**DESCRIPTION OF THE TASK:**
Could you copy every line of the data that contains "zelf"?

**AVAILABLE DATA:**
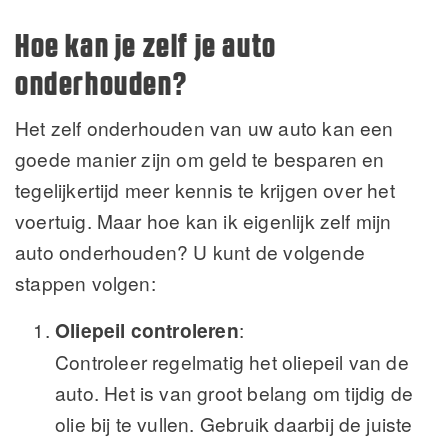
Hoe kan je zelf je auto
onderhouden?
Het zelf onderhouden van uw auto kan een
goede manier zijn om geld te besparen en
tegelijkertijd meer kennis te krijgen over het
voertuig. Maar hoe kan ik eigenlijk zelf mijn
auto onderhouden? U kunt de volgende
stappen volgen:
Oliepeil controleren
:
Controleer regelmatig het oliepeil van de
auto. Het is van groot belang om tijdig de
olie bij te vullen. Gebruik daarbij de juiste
--
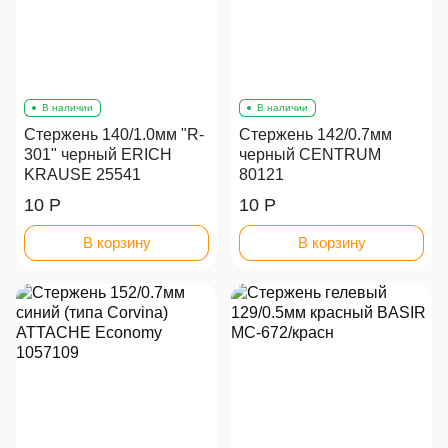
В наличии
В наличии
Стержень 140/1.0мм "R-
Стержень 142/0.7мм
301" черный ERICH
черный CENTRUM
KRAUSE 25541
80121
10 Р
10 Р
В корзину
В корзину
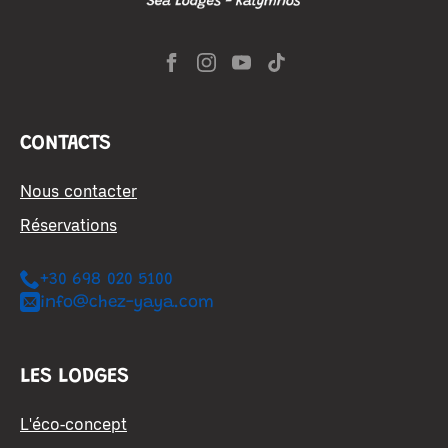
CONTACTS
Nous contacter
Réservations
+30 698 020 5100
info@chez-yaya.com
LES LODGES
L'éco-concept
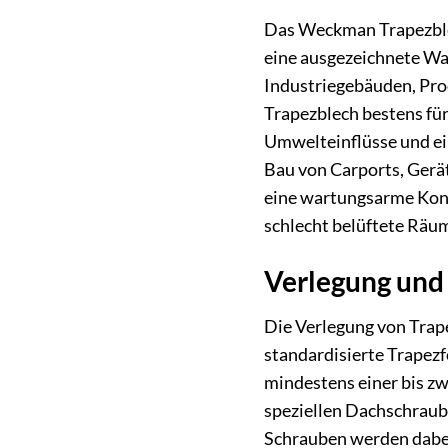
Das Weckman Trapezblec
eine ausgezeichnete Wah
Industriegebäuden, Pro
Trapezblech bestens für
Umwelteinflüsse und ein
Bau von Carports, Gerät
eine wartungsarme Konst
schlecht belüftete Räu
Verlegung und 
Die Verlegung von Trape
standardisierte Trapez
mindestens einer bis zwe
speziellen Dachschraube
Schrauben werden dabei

**SOLUTION TO THIS TASK:**
Hoe kan je zelf je auto
Het zelf onderhouden van uw auto kan een
voertuig. Maar hoe kan ik eigenlijk zelf mijn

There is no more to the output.